Mekanisme ini selaras dengan jumlah yang dibayarkan melalui PNBP karena memberikan keadilan ekonomi kepada nelayan dan industri perikanan untuk mengurangi pungutan liar.
Dalam perubahan operasional pelabuhan perikanan ini, Kelompok Kerja KKP, Departemen Pengendalian Kelautan dan Perikanan (PSDKP) terlibat dalam peningkatan efisiensi pelaksanaan pengelolaan pelabuhan perikanan.
Inspektur Perikanan
Menurut Direktur Jenderal PSDKP Pun Nugroho Saxono; Saat ini terdapat 767 pengawas perikanan yang memeriksa integritas teknis dan persyaratan manajemen kapal penangkap ikan serta menerbitkan Standar Operasi (SLO). Mengawasi pemuatan dan penimbangan ikan yang ditangkap oleh kapal penangkap ikan, serta memberikan nasihat mengenai analisis dan pemuatan hasil tangkapan yang dilakukan di kapal penangkap ikan.
Saat ini banyak pelabuhan yang memiliki sistem pengendalian terintegrasi dengan VTC (Vessel Traffic Center) di setiap pelabuhan perikanan RRC Region 3, Regional Control Center (RMC) untuk memantau kapal ikan; Pengelolaan Wilayah Pesisir dan Pulau-Pulau (PWP3K).
Digitalisasi pelabuhan perikanan dapat meningkatkan keselamatan nelayan dengan memasang perangkat elektronik di kapal perikanan dan pelabuhan perikanan.
Misalnya, Badan Riset dan Sumber Daya Manusia Kelautan dan Perikanan (BRSDM) akan memasang alat pemantauan dan keamanan objek berbasis informasi – Sistem Identifikasi Otomatis (WakatobiAIS) pada 10 kapal nelayan di Pelabuhan Perikanan Nusantara (PPN) Karangantu Serang; Banton
Pemasangan dilakukan menggunakan LPTK dan Solusi247, Pusat Penelitian Kelautan (Pusriskel); Hal ini didukung penuh oleh Pusat Penerangan dan Penerangan (Pusdatin) dan Administrasi Kepelabuhanan DJPT.
AIS Wakatobi merupakan perangkat AIS kelas B yang dapat mengirimkan posisi kapal secara bersamaan ke kapal lain di dekatnya dan ke stasiun pemantau darat.
Kegunaannya adalah sebagai sarana keselamatan bagi nelayan ketika kapal penangkap ikan berada dalam situasi berbahaya.

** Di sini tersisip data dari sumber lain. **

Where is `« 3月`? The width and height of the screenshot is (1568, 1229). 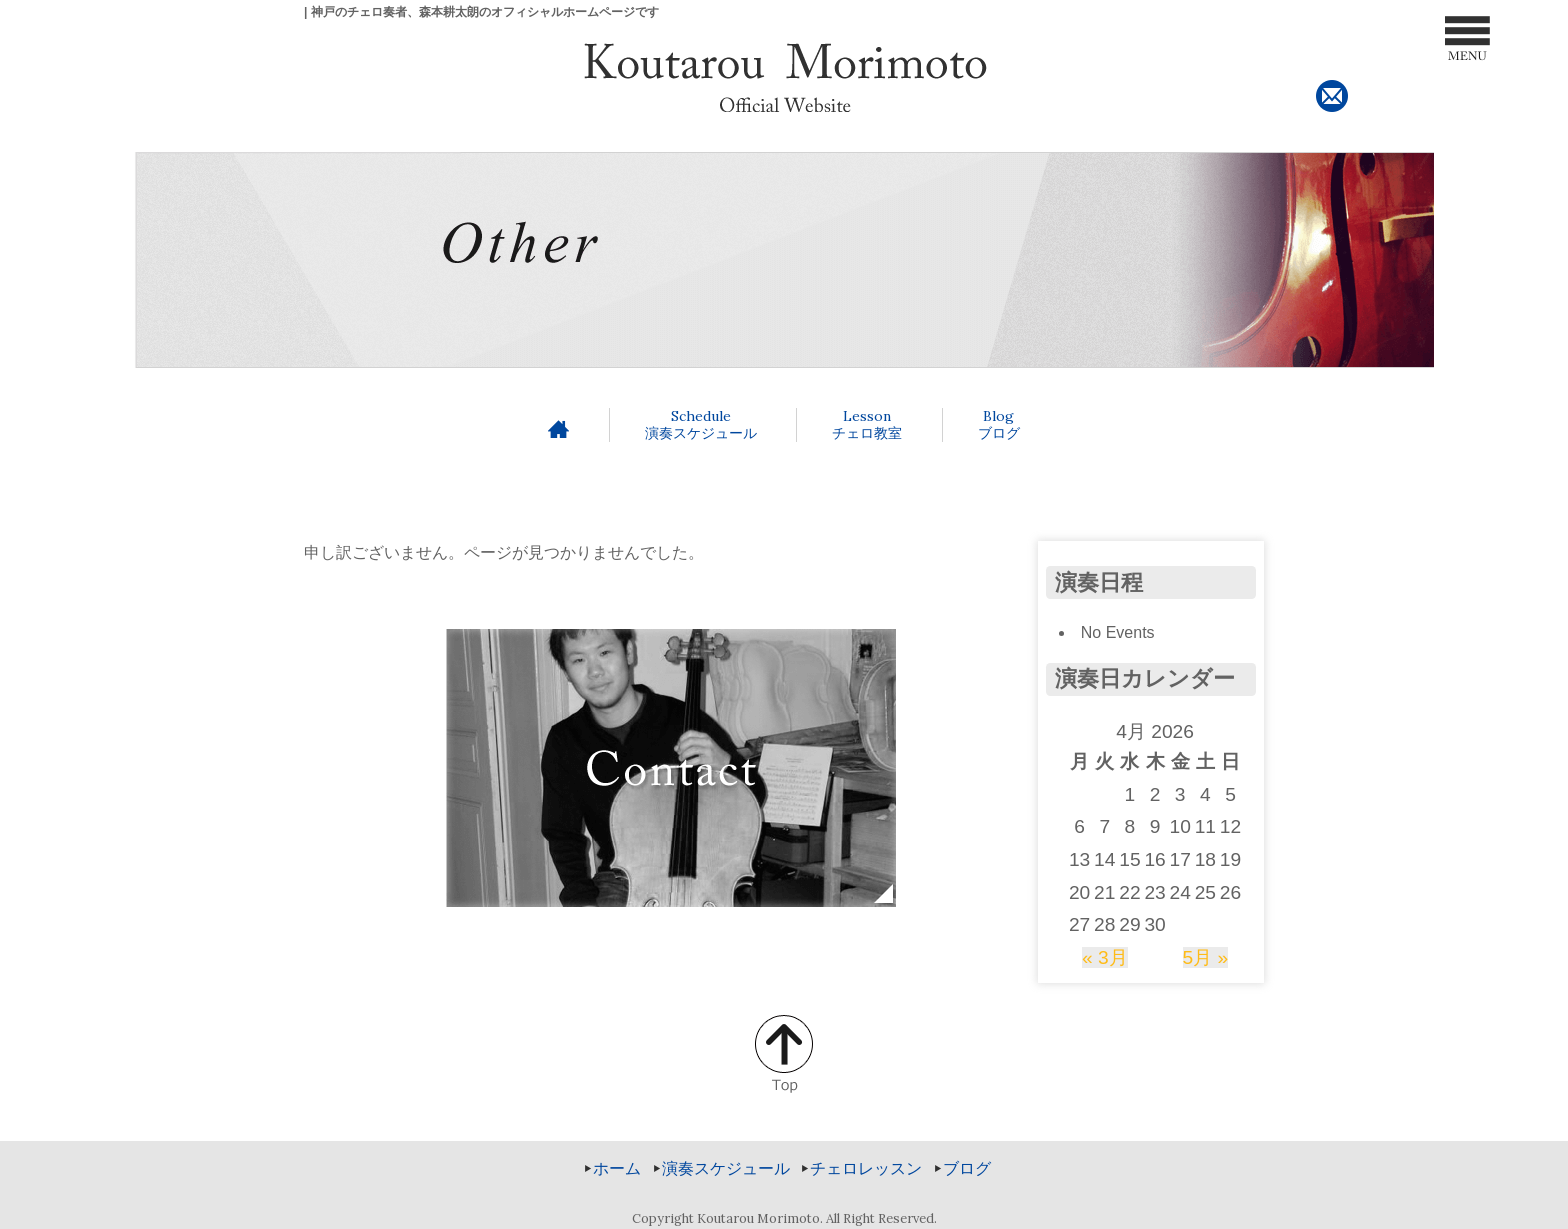 « 3月 is located at coordinates (1105, 957).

Hasil riset dan inovasi Loka Rekayasa Teknologi Kelautan (LPTK) Wakatobi dinilai ideal untuk kapal nelayan Karagantu, dimana kapal besar asal perairan Chilegon dan Merak kerap mencari ikan di kawasan ramai.
Perahu nelayan dinilai berisiko dihantam gelombang besar atau ditabrak kapal yang lewat.
Selain memasang pemancar AIS di kapal, awak kapal juga memasang penerima AIS yang dipasang di kantor pelabuhan. Sistem tersebut akan memudahkan operator pelabuhan dalam memantau aktivitas kapal ikan dan memberikan pelayanan kepada PPN Karangantu.
Transformasi digital menjadi penting bagi pertumbuhan perikanan yang berkelanjutan.
Jika sistem informasi penangkapan ikan terintegrasi antar pelabuhan perikanan dan antar pelabuhan perikanan. Ini juga dapat digunakan untuk melacak tangkapan dan pergerakan terkini.
Hal ini akan memudahkan pemerintah dalam mengembangkan kebijakan untuk mengendalikan perikanan berbasis kuota (QFF).